One day Dr. Vasella was reviewing some clinical data sent to him because he asked to see everything that came out of the company's labs - no matter how small the study. One seemingly minor study caught his eye. He walked down the hallway to meet the team responsible for the research. It turned out that they were on their way to developing a drug that could potentially treat and cure a rare and potent form of leukemia. Only 28,000 people in the world are known to have this form of the disease. Until that point, people diagnosed with it had a mortality rate of 80 percent. And the Novartis team he was speaking to seemed to have a cure on their hands. Dr. Vasella asked the researchers when the drug was going to market. Their answer startled him. According to Prof. George, they told their CEO that they weren't going to market with the drug because they didn't have money in their budget for clinical trials. Apparently the drug was being killed because people in the company's marketing department simply didn't see how a drug that treated such a rare disease could command a large and lucrative market. If, for example, the entire market topped out at $250 million and Novartis secured 100 percent of that market, in the end it was a $250 million prize. Instead, the prudent business strategy was to go ahead with so-called "me too" drugs that could command $500 billion in sales and up. Remember, Prof. George said that innovation begins at the top. That's why he enjoyed telling the rest of the Novartis story. Dr. Vasella made an executive decision that only an innovative CEO could make: He told the team that he would make sure they had all the money they needed to take the drug to clinical trials. Plus, he told them that they should do all they could to get FDA approval in two years. (It was looking as though it would take four years.) To help things out, Dr. Vasella personally visited the FDA and spoke about the drug's potential to help an ailing portion of the population. Ten years after the company introduced the drug to the market, it has sales of $4 billion and is approaching $5 billion. That's because Dr. Vasella and his team discovered other afflictions that can be treated by what is now a mega-drug, according to Prof. George.

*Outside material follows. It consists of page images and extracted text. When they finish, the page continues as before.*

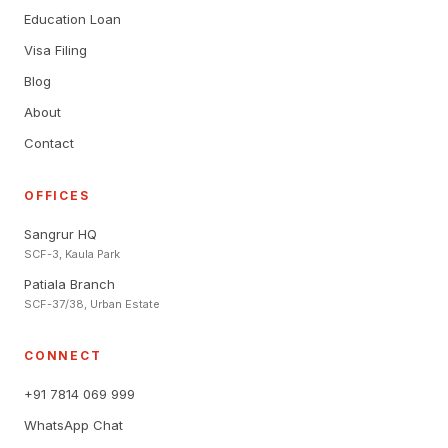
Education Loan
Visa Filing
Blog
About
Contact
OFFICES
Sangrur HQ
SCF-3, Kaula Park
Patiala Branch
SCF-37/38, Urban Estate
CONNECT
+91 7814 069 999
WhatsApp Chat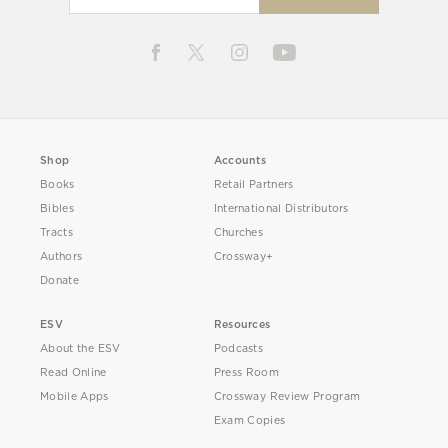
Shop
Accounts
Books
Retail Partners
Bibles
International Distributors
Tracts
Churches
Authors
Crossway+
Donate
ESV
Resources
About the ESV
Podcasts
Read Online
Press Room
Mobile Apps
Crossway Review Program
Exam Copies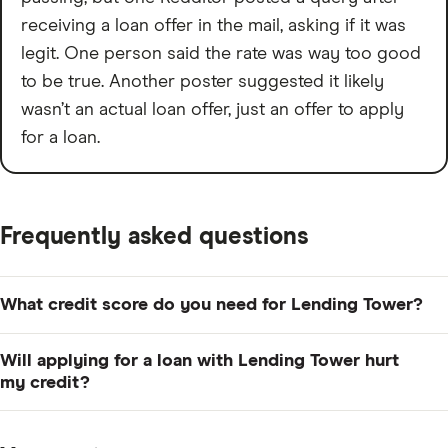
receiving a loan offer in the mail, asking if it was
legit. One person said the rate was way too good
to be true. Another poster suggested it likely
wasn’t an actual loan offer, just an offer to apply
for a loan.
Frequently asked questions
What credit score do you need for Lending Tower?
The company doesn't disclose a minimum credit score
Will applying for a loan with Lending Tower hurt
to qualify, but it can vary widely by lender. For example,
my credit?
Upstart
has a low 300 to qualify, whereas
Best Egg
Lending Tower only requires a soft credit check to
requires at least 640.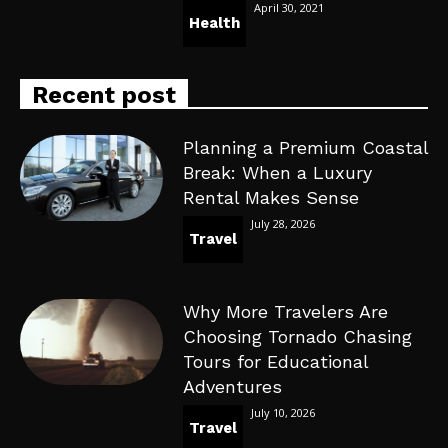
April 30, 2021
Health
Recent post
Planning a Premium Coastal
Break: When a Luxury
Rental Makes Sense
July 28, 2026
Travel
Why More Travelers Are
Choosing Tornado Chasing
Tours for Educational
Adventures
July 10, 2026
Travel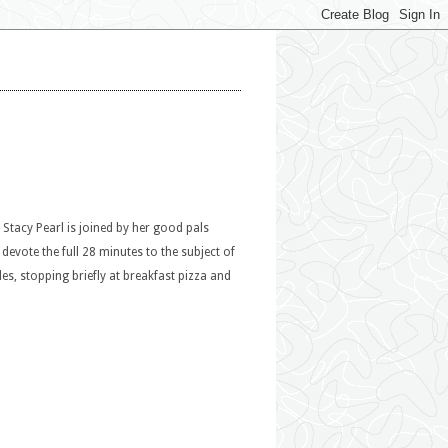
Stacy Pearl is joined by her good pals
vote the full 28 minutes to the subject of
les, stopping briefly at breakfast pizza and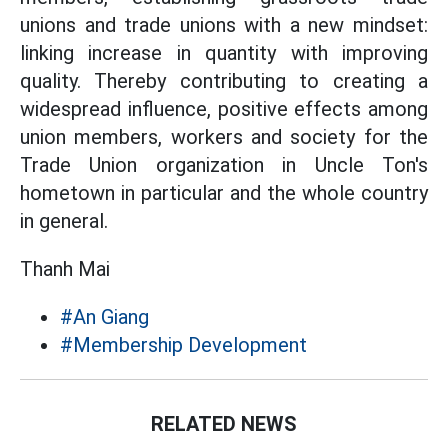
unions and trade unions with a new mindset:
linking increase in quantity with improving
quality. Thereby contributing to creating a
widespread influence, positive effects among
union members, workers and society for the
Trade Union organization in Uncle Ton's
hometown in particular and the whole country
in general.
Thanh Mai
#An Giang
#Membership Development
RELATED NEWS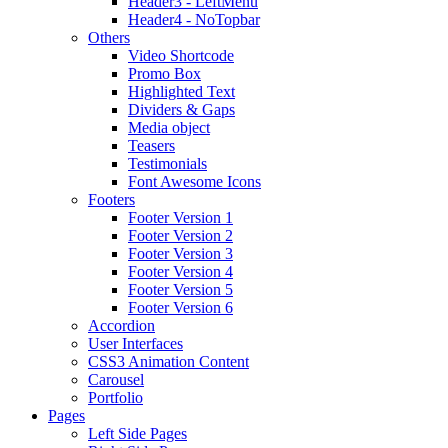
Header3 - LeftMenu
Header4 - NoTopbar
Others
Video Shortcode
Promo Box
Highlighted Text
Dividers & Gaps
Media object
Teasers
Testimonials
Font Awesome Icons
Footers
Footer Version 1
Footer Version 2
Footer Version 3
Footer Version 4
Footer Version 5
Footer Version 6
Accordion
User Interfaces
CSS3 Animation Content
Carousel
Portfolio
Pages
Left Side Pages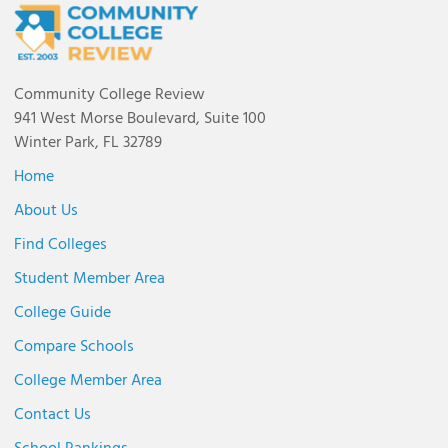
Community College Review
941 West Morse Boulevard, Suite 100
Winter Park, FL 32789
Home
About Us
Find Colleges
Student Member Area
College Guide
Compare Schools
College Member Area
Contact Us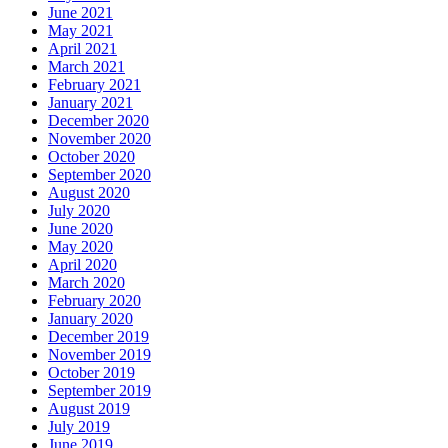
June 2021
May 2021
April 2021
March 2021
February 2021
January 2021
December 2020
November 2020
October 2020
September 2020
August 2020
July 2020
June 2020
May 2020
April 2020
March 2020
February 2020
January 2020
December 2019
November 2019
October 2019
September 2019
August 2019
July 2019
June 2019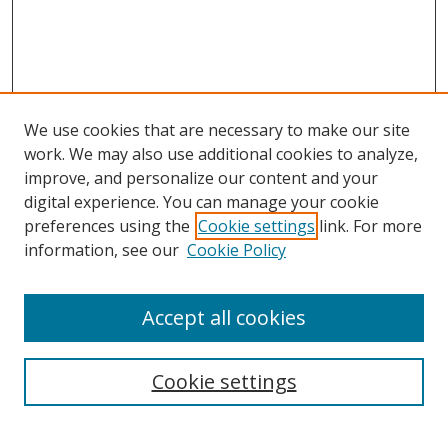
We use cookies that are necessary to make our site
work. We may also use additional cookies to analyze,
improve, and personalize our content and your
digital experience. You can manage your cookie
preferences using the
Cookie settings
link. For more
information, see our
Cookie Policy
Accept all cookies
Search
Enter search terms:
Cookie settings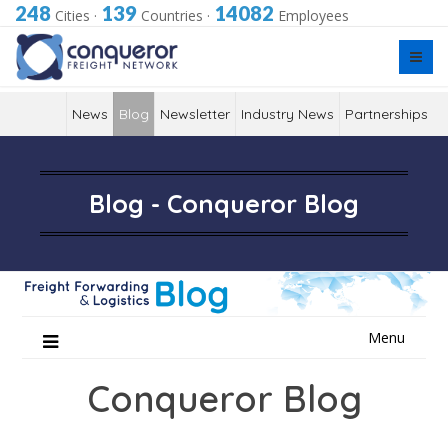
248
139
14082
Cities
·
Countries
·
Employees
News
Blog
Newsletter
Industry News
Partnerships
Blog - Conqueror Blog
Skip
Menu
to
content
Conqueror Blog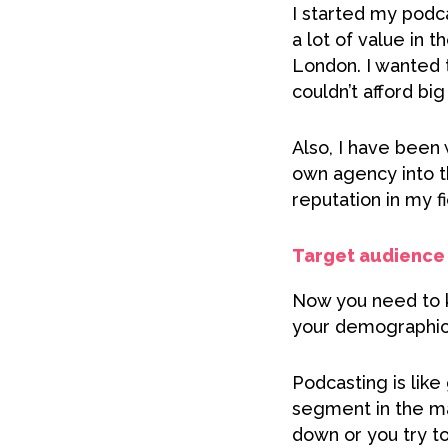
I started my podca
a lot of value in 
London. I wanted 
couldn’t afford bi
Also, I have been
own agency into th
reputation in my f
Target audience 
Now you need to k
your demographic 
Podcasting is like
segment in the mar
down or you try to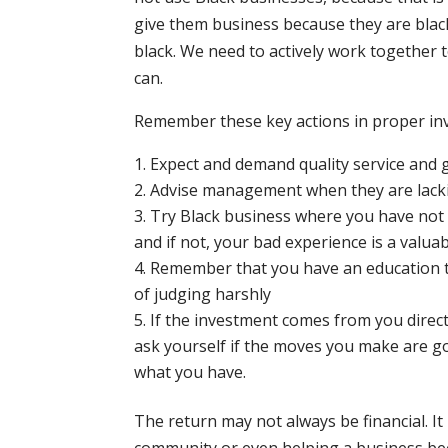
give them business because they are blac
black. We need to actively work together 
can.
Remember these key actions in proper in
Expect and demand quality service and 
Advise management when they are lackin
Try Black business where you have not i
and if not, your bad experience is a valuab
Remember that you have an education t
of judging harshly
If the investment comes from you direct
ask yourself if the moves you make are 
what you have.
The return may not always be financial. I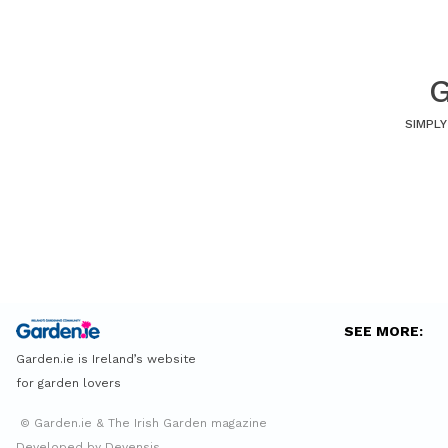
G
SIMPLY
SEE MORE:
Garden.ie is Ireland’s website
for garden lovers
© Garden.ie & The Irish Garden magazine
Developed by Devensis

Another innovation-led CEO is Howard Schultz of Starbucks. He enjoys putting on a sweatshirt and baseball cap and blending into the Saturday morning gaggle of coffee customers in whatever Starbucks he happens to be visiting. Schultz chats with the customers and sometimes just sits back and observes a morning routine. Doing so, says Prof. George, inspires Schultz to think up ideas that he wouldn't be able to hatch in a boardroom. Such as the company's relatively new "blonde" roast blends, which came about when Schultz realized many customers wanted a lighter roast of coffee more similar to what they could buy in grocery stores. Starbucks has also moved into selling music that's promoted within their stores, making the chain an arbiter of what's cool - beyond just the realm of breakfast drinks. And, of course, Schultz is just cool with it all.